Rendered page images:
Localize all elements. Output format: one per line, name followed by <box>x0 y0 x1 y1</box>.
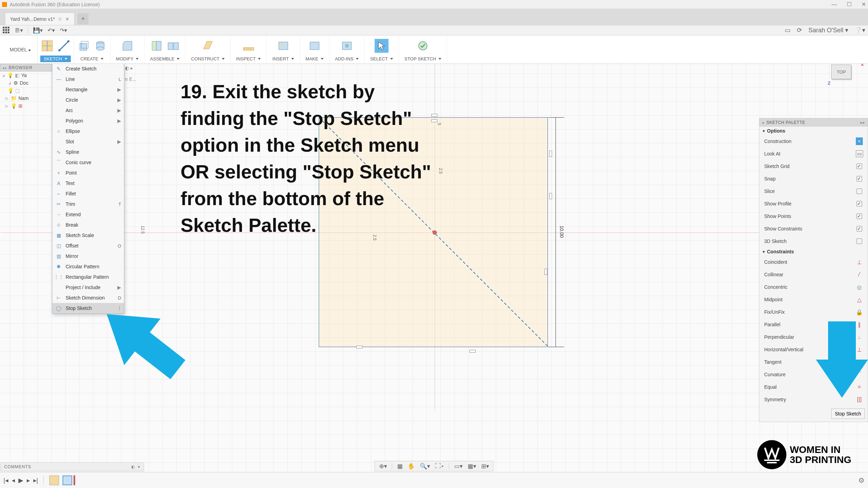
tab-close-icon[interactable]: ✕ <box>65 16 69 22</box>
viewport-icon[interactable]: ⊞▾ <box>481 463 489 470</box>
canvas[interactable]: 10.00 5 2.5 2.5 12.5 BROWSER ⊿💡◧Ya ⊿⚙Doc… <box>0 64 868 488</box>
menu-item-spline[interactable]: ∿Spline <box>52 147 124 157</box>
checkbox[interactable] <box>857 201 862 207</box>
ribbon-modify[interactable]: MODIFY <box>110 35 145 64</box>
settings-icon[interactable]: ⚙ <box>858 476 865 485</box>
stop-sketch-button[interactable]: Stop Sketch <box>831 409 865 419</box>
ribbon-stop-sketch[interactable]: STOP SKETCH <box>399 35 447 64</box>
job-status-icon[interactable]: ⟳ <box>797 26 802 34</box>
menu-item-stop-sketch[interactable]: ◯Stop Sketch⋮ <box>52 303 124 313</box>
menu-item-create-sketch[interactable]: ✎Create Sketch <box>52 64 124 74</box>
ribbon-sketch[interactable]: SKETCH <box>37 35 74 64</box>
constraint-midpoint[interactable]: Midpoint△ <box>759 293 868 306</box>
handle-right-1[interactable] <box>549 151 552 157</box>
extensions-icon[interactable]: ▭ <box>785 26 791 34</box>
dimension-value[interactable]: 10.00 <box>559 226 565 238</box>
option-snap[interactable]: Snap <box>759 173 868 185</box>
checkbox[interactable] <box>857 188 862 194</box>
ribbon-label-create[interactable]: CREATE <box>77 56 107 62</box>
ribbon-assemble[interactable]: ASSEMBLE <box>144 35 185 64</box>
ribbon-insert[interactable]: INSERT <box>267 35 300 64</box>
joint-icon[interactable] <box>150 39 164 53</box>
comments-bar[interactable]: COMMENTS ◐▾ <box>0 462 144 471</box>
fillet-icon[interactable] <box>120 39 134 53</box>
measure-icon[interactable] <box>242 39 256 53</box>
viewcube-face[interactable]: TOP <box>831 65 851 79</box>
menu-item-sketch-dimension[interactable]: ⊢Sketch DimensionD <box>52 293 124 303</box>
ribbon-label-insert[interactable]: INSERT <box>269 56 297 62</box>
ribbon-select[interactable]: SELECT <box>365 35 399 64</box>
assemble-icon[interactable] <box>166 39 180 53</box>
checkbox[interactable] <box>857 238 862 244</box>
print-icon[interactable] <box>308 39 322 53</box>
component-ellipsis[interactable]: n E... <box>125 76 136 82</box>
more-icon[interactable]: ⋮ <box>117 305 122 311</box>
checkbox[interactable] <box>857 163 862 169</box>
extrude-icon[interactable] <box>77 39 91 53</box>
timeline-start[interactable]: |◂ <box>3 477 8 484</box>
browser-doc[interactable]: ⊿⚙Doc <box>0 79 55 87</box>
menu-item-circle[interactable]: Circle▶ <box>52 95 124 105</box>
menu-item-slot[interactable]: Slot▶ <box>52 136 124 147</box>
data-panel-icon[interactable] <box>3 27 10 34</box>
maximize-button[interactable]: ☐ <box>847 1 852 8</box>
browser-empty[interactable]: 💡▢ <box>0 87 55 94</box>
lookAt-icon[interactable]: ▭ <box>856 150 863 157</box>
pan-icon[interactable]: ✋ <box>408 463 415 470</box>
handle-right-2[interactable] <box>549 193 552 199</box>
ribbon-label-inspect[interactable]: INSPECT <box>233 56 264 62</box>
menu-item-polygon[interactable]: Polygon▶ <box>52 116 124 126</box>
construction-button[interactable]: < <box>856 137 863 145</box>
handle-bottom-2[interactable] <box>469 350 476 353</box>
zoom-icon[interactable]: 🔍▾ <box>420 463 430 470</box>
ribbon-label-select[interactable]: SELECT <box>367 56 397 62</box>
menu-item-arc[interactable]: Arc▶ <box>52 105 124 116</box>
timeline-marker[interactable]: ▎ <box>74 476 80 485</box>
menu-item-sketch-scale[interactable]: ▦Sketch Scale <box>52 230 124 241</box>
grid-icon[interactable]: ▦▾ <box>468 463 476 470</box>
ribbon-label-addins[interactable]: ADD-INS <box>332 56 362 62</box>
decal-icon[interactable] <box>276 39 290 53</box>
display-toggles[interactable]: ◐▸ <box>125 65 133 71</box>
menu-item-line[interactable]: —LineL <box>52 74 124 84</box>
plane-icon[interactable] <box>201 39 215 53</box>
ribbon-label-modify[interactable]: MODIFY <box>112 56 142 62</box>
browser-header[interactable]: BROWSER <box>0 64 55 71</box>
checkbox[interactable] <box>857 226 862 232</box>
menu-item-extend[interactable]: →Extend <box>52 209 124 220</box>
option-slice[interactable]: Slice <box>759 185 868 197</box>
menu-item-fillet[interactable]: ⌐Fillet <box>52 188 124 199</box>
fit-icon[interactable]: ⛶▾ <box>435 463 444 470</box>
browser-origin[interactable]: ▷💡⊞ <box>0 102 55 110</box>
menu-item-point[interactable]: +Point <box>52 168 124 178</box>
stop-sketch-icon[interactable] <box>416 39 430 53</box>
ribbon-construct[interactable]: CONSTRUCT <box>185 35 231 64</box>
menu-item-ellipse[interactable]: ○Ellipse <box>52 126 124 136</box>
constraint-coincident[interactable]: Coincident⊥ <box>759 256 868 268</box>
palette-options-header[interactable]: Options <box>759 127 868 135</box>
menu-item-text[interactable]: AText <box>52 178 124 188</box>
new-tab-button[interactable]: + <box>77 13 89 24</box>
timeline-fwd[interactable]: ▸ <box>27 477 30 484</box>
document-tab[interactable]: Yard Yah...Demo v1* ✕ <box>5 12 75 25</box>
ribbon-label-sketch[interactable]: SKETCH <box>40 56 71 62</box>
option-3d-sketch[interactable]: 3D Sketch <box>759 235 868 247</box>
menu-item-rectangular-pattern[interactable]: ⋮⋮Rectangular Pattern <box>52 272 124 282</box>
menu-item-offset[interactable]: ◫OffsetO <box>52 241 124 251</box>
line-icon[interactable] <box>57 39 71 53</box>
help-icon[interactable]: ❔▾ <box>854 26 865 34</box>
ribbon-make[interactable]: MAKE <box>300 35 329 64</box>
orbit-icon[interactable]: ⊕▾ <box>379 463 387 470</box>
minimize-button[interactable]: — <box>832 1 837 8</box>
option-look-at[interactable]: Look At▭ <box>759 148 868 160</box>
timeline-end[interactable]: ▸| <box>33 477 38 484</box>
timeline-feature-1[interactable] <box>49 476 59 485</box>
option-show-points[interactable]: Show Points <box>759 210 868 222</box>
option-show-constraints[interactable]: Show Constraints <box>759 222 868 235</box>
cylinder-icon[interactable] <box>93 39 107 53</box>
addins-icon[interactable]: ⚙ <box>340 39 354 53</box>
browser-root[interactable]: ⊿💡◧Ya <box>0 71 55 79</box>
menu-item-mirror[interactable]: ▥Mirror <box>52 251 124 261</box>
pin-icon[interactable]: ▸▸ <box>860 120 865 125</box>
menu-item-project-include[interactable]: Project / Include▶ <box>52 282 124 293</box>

▸ PROBLEM TO SOLVE
Please give the data again unaltered, leaving out any images.

▸ EXERCISE ANSWER
Localize all elements. Output format: one per line, name followed by <box>x0 y0 x1 y1</box>.
tab-close-icon[interactable]: ✕ <box>65 16 69 22</box>
viewport-icon[interactable]: ⊞▾ <box>481 463 489 470</box>
canvas[interactable]: 10.00 5 2.5 2.5 12.5 BROWSER ⊿💡◧Ya ⊿⚙Doc… <box>0 64 868 488</box>
menu-item-spline[interactable]: ∿Spline <box>52 147 124 157</box>
checkbox[interactable] <box>857 201 862 207</box>
ribbon-modify[interactable]: MODIFY <box>110 35 145 64</box>
settings-icon[interactable]: ⚙ <box>858 476 865 485</box>
stop-sketch-button[interactable]: Stop Sketch <box>831 409 865 419</box>
ribbon-stop-sketch[interactable]: STOP SKETCH <box>399 35 447 64</box>
job-status-icon[interactable]: ⟳ <box>797 26 802 34</box>
menu-item-stop-sketch[interactable]: ◯Stop Sketch⋮ <box>52 303 124 313</box>
menu-item-create-sketch[interactable]: ✎Create Sketch <box>52 64 124 74</box>
ribbon-sketch[interactable]: SKETCH <box>37 35 74 64</box>
constraint-midpoint[interactable]: Midpoint△ <box>759 293 868 306</box>
handle-right-1[interactable] <box>549 151 552 157</box>
extensions-icon[interactable]: ▭ <box>785 26 791 34</box>
dimension-value[interactable]: 10.00 <box>559 226 565 238</box>
option-snap[interactable]: Snap <box>759 173 868 185</box>
checkbox[interactable] <box>857 188 862 194</box>
ribbon-label-create[interactable]: CREATE <box>77 56 107 62</box>
ribbon-assemble[interactable]: ASSEMBLE <box>144 35 185 64</box>
ribbon-insert[interactable]: INSERT <box>267 35 300 64</box>
joint-icon[interactable] <box>150 39 164 53</box>
comments-bar[interactable]: COMMENTS ◐▾ <box>0 462 144 471</box>
fillet-icon[interactable] <box>120 39 134 53</box>
measure-icon[interactable] <box>242 39 256 53</box>
viewcube-face[interactable]: TOP <box>831 65 851 79</box>
menu-item-sketch-dimension[interactable]: ⊢Sketch DimensionD <box>52 293 124 303</box>
ribbon-label-insert[interactable]: INSERT <box>269 56 297 62</box>
ribbon-select[interactable]: SELECT <box>365 35 399 64</box>
assemble-icon[interactable] <box>166 39 180 53</box>
checkbox[interactable] <box>857 238 862 244</box>
print-icon[interactable] <box>308 39 322 53</box>
component-ellipsis[interactable]: n E... <box>125 76 136 82</box>
more-icon[interactable]: ⋮ <box>117 305 122 311</box>
checkbox[interactable] <box>857 163 862 169</box>
extrude-icon[interactable] <box>77 39 91 53</box>
timeline-start[interactable]: |◂ <box>3 477 8 484</box>
browser-doc[interactable]: ⊿⚙Doc <box>0 79 55 87</box>
menu-item-circle[interactable]: Circle▶ <box>52 95 124 105</box>
menu-item-slot[interactable]: Slot▶ <box>52 136 124 147</box>
data-panel-icon[interactable] <box>3 27 10 34</box>
maximize-button[interactable]: ☐ <box>847 1 852 8</box>
browser-empty[interactable]: 💡▢ <box>0 87 55 94</box>
lookAt-icon[interactable]: ▭ <box>856 150 863 157</box>
pan-icon[interactable]: ✋ <box>408 463 415 470</box>
handle-right-2[interactable] <box>549 193 552 199</box>
ribbon-label-inspect[interactable]: INSPECT <box>233 56 264 62</box>
menu-item-polygon[interactable]: Polygon▶ <box>52 116 124 126</box>
construction-button[interactable]: < <box>856 137 863 145</box>
handle-bottom-2[interactable] <box>469 350 476 353</box>
zoom-icon[interactable]: 🔍▾ <box>420 463 430 470</box>
ribbon-label-select[interactable]: SELECT <box>367 56 397 62</box>
menu-item-arc[interactable]: Arc▶ <box>52 105 124 116</box>
timeline-marker[interactable]: ▎ <box>74 476 80 485</box>
menu-item-sketch-scale[interactable]: ▦Sketch Scale <box>52 230 124 241</box>
grid-icon[interactable]: ▦▾ <box>468 463 476 470</box>
ribbon-label-addins[interactable]: ADD-INS <box>332 56 362 62</box>
decal-icon[interactable] <box>276 39 290 53</box>
display-toggles[interactable]: ◐▸ <box>125 65 133 71</box>
menu-item-line[interactable]: —LineL <box>52 74 124 84</box>
plane-icon[interactable] <box>201 39 215 53</box>
ribbon-label-modify[interactable]: MODIFY <box>112 56 142 62</box>
browser-header[interactable]: BROWSER <box>0 64 55 71</box>
checkbox[interactable] <box>857 226 862 232</box>
menu-item-extend[interactable]: →Extend <box>52 209 124 220</box>
option-slice[interactable]: Slice <box>759 185 868 197</box>
menu-item-fillet[interactable]: ⌐Fillet <box>52 188 124 199</box>
fit-icon[interactable]: ⛶▾ <box>435 463 444 470</box>
browser-origin[interactable]: ▷💡⊞ <box>0 102 55 110</box>
menu-item-point[interactable]: +Point <box>52 168 124 178</box>
stop-sketch-icon[interactable] <box>416 39 430 53</box>
ribbon-construct[interactable]: CONSTRUCT <box>185 35 231 64</box>
menu-item-ellipse[interactable]: ○Ellipse <box>52 126 124 136</box>
constraint-coincident[interactable]: Coincident⊥ <box>759 256 868 268</box>
palette-options-header[interactable]: Options <box>759 127 868 135</box>
menu-item-text[interactable]: AText <box>52 178 124 188</box>
new-tab-button[interactable]: + <box>77 13 89 24</box>
timeline-fwd[interactable]: ▸ <box>27 477 30 484</box>
document-tab[interactable]: Yard Yah...Demo v1* ✕ <box>5 12 75 25</box>
ribbon-label-sketch[interactable]: SKETCH <box>40 56 71 62</box>
option-3d-sketch[interactable]: 3D Sketch <box>759 235 868 247</box>
menu-item-rectangular-pattern[interactable]: ⋮⋮Rectangular Pattern <box>52 272 124 282</box>
menu-item-offset[interactable]: ◫OffsetO <box>52 241 124 251</box>
line-icon[interactable] <box>57 39 71 53</box>
help-icon[interactable]: ❔▾ <box>854 26 865 34</box>
ribbon-make[interactable]: MAKE <box>300 35 329 64</box>
orbit-icon[interactable]: ⊕▾ <box>379 463 387 470</box>
minimize-button[interactable]: — <box>832 1 837 8</box>
option-look-at[interactable]: Look At▭ <box>759 148 868 160</box>
timeline-end[interactable]: ▸| <box>33 477 38 484</box>
timeline-feature-1[interactable] <box>49 476 59 485</box>
option-show-points[interactable]: Show Points <box>759 210 868 222</box>
option-show-constraints[interactable]: Show Constraints <box>759 222 868 235</box>
cylinder-icon[interactable] <box>93 39 107 53</box>
addins-icon[interactable]: ⚙ <box>340 39 354 53</box>
browser-root[interactable]: ⊿💡◧Ya <box>0 71 55 79</box>
menu-item-mirror[interactable]: ▥Mirror <box>52 251 124 261</box>
pin-icon[interactable]: ▸▸ <box>860 120 865 125</box>
menu-item-project-include[interactable]: Project / Include▶ <box>52 282 124 293</box>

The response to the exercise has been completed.